HMS Conqueror wrote:
LaCroix wrote:More semantics.
If you simply declare it so, without giving a reason, I simply declare you wrong.

Personally I do not see the difference between a person and a corporation as semantic. Rather the opposite: the equivalence is purely semantic.
It is called a legal person. The fact that it cannot vote or get married is irrelevant to the fact that while doing business, it has all the rights that a real person would have. That's what we are talking about. Claiming that it isn't a real person just like you can't be declared a horse is a pure semantic nitpicking which is completely irrelevant to the topic of taxation.
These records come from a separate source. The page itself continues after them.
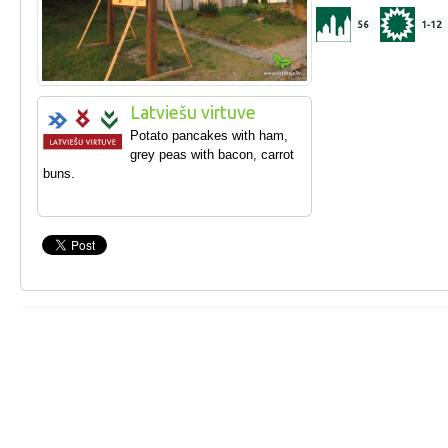
56
1-12
Latviešu virtuve
Potato pancakes with ham,
grey peas with bacon, carrot
buns.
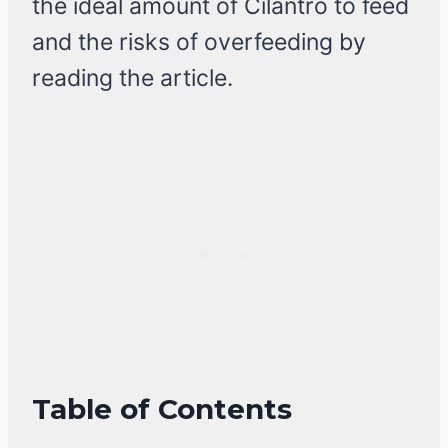
the ideal amount of Cilantro to feed
and the risks of overfeeding by
reading the article.
Table of Contents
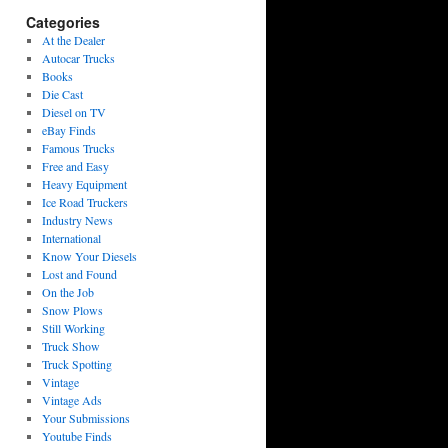
Categories
At the Dealer
Autocar Trucks
Books
Die Cast
Diesel on TV
eBay Finds
Famous Trucks
Free and Easy
Heavy Equipment
Ice Road Truckers
Industry News
International
Know Your Diesels
Lost and Found
On the Job
Snow Plows
Still Working
Truck Show
Truck Spotting
Vintage
Vintage Ads
Your Submissions
Youtube Finds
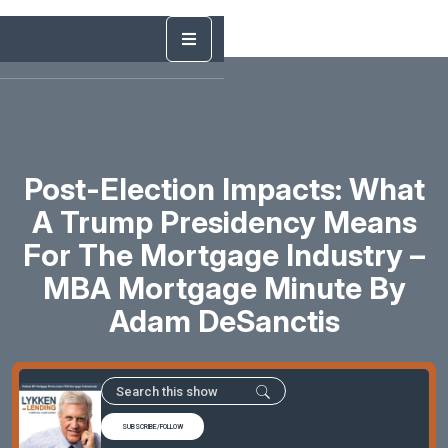
Post-Election Impacts: What
A Trump Presidency Means
For The Mortgage Industry –
MBA Mortgage Minute By
Adam DeSanctis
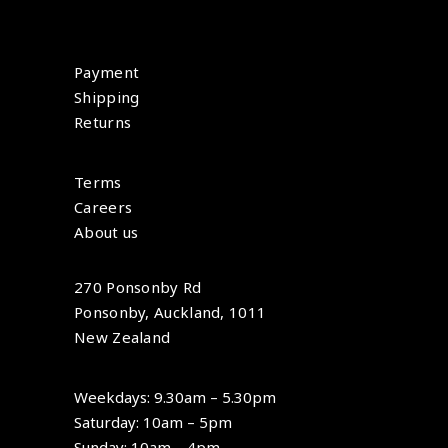
Payment
Shipping
Returns
Terms
Careers
About us
270 Ponsonby Rd
Ponsonby, Auckland, 1011
New Zealand
Weekdays: 9.30am – 5.30pm
Saturday: 10am – 5pm
Sunday: 10am – 4pm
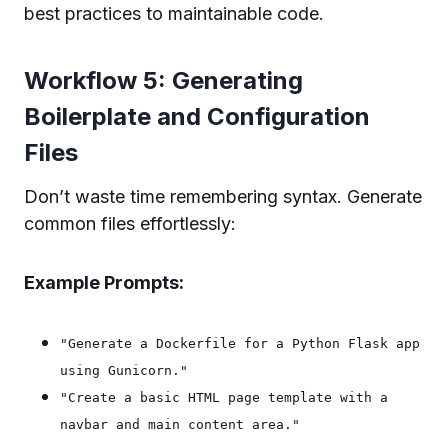
best practices to maintainable code.
Workflow 5: Generating
Boilerplate and Configuration
Files
Don’t waste time remembering syntax. Generate
common files effortlessly:
Example Prompts:
"Generate a Dockerfile for a Python Flask app
using Gunicorn."
"Create a basic HTML page template with a
navbar and main content area."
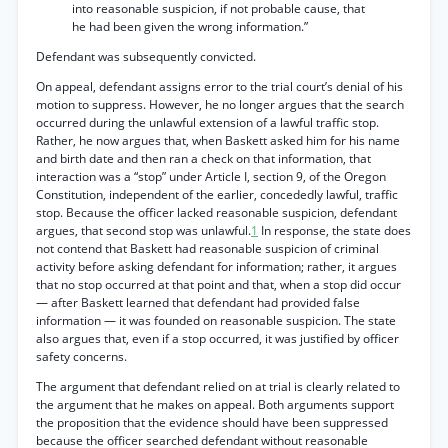
into reasonable suspicion, if not probable cause, that
he had been given the wrong information.”
Defendant was subsequently convicted.
On appeal, defendant assigns error to the trial court’s denial of his
motion to suppress. However, he no longer argues that the search
occurred during the unlawful extension of a lawful traffic stop.
Rather, he now argues that, when Baskett asked him for his name
and birth date and then ran a check on that information, that
interaction was a “stop” under Article I, section 9, of the Oregon
Constitution, independent of the earlier, concededly lawful, traffic
stop. Because the officer lacked reasonable suspicion, defendant
argues, that second stop was unlawful.
1
In response, the state does
not contend that Baskett had reasonable suspicion of criminal
activity before asking defendant for information; rather, it argues
that no stop occurred at that point and that, when a stop did occur
— after Baskett learned that defendant had provided false
information — it was founded on reasonable suspicion. The state
also argues that, even if a stop occurred, it was justified by officer
safety concerns.
The argument that defendant relied on at trial is clearly related to
the argument that he makes on appeal. Both arguments support
the proposition that the evidence should have been suppressed
because the officer searched defendant without reasonable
To the IRS, a corporation is an entity equal to a person.
HMS Conqueror wrote:
edit: Apple, for instance paid no dividends - they were the sole recipient of their income. Like all corporations are by default, unless they want to pay dividends.
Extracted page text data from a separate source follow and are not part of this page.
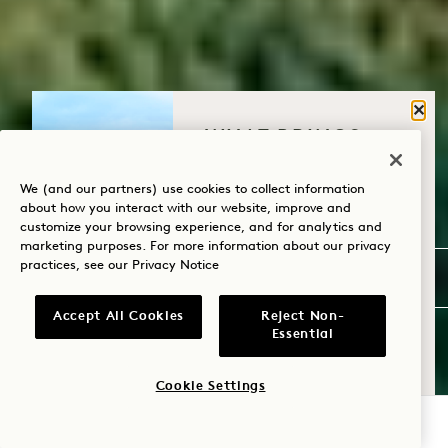
Clos
WHAT BRINGS
YOU TO HANALEI
BAY?
We (and our partners) use cookies to collect information
about how you interact with our website, improve and
customize your browsing experience, and for analytics and
Wellness
marketing purposes. For more information about our privacy
practices, see our
Privacy Notice
Golf
Romance
Accept All Cookies
Reject Non-
Essential
Family Time
Cookie Settings
Adventure
CHECK AVAILABILITY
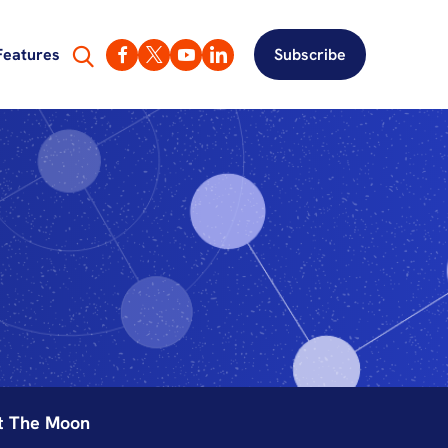
Features
Subscribe
ut The Moon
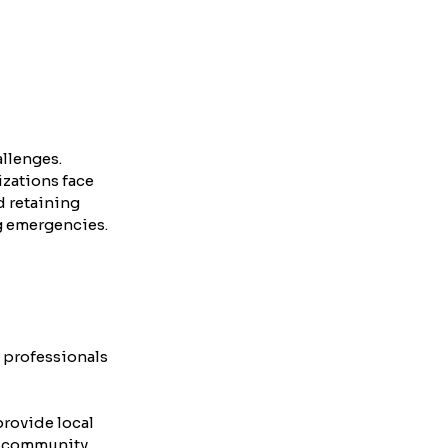
llenges. 
zations face 
d retaining 
g emergencies.
 professionals 
rovide local 
d community 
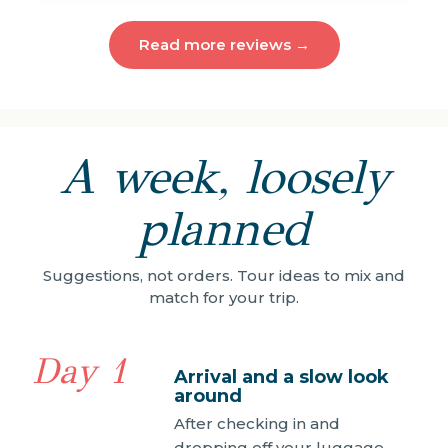
Read more reviews →
A week, loosely
planned
Suggestions, not orders. Tour ideas to mix and
match for your trip.
Day 1
Arrival and a slow look
around
After checking in and
dropping off your luggage,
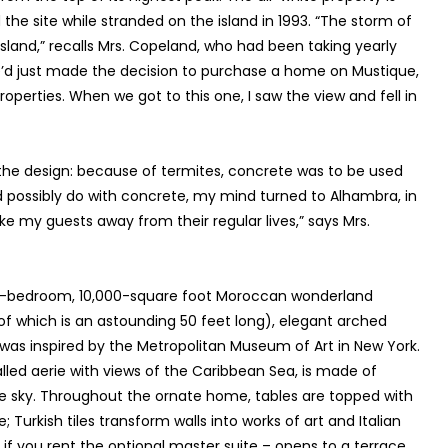
e site while stranded on the island in 1993. “The storm of
island,” recalls Mrs. Copeland, who had been taking yearly
We’d just made the decision to purchase a home on Mustique,
operties. When we got to this one, I saw the view and fell in
ith the design: because of termites, concrete was to be used
d possibly do with concrete, my mind turned to Alhambra, in
ake my guests away from their regular lives,” says Mrs.
 five-bedroom, 10,000-square foot Moroccan wonderland
of which is an astounding 50 feet long), elegant arched
 was inspired by the Metropolitan Museum of Art in New York.
walled aerie with views of the Caribbean Sea, is made of
the sky. Throughout the ornate home, tables are topped with
 Turkish tiles transform walls into works of art and Italian
 if you rent the optional master suite – opens to a terrace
It doesn't matter. The cash reserve increases the value of the shares and when you sell the shares you pay CGT on your gains.
Which is a capital gain unrelated to the actual economic gains a company had made. Selling your share of a company to another person who is willing to pay more than you paid for it does not take any money out of the company. It is simply a contract between you and the buyer, and gains on this contract are subject to taxation.

Also, a companies stock value can decrease or increase independently from the actual business results - extreme example: During the IT bubble, lot of companies were created, and did absolutely nothing but propose plans. People believed in those, their share value soared, people sold these shares and then the company suddenly crashed when people realized it was nothing but talk.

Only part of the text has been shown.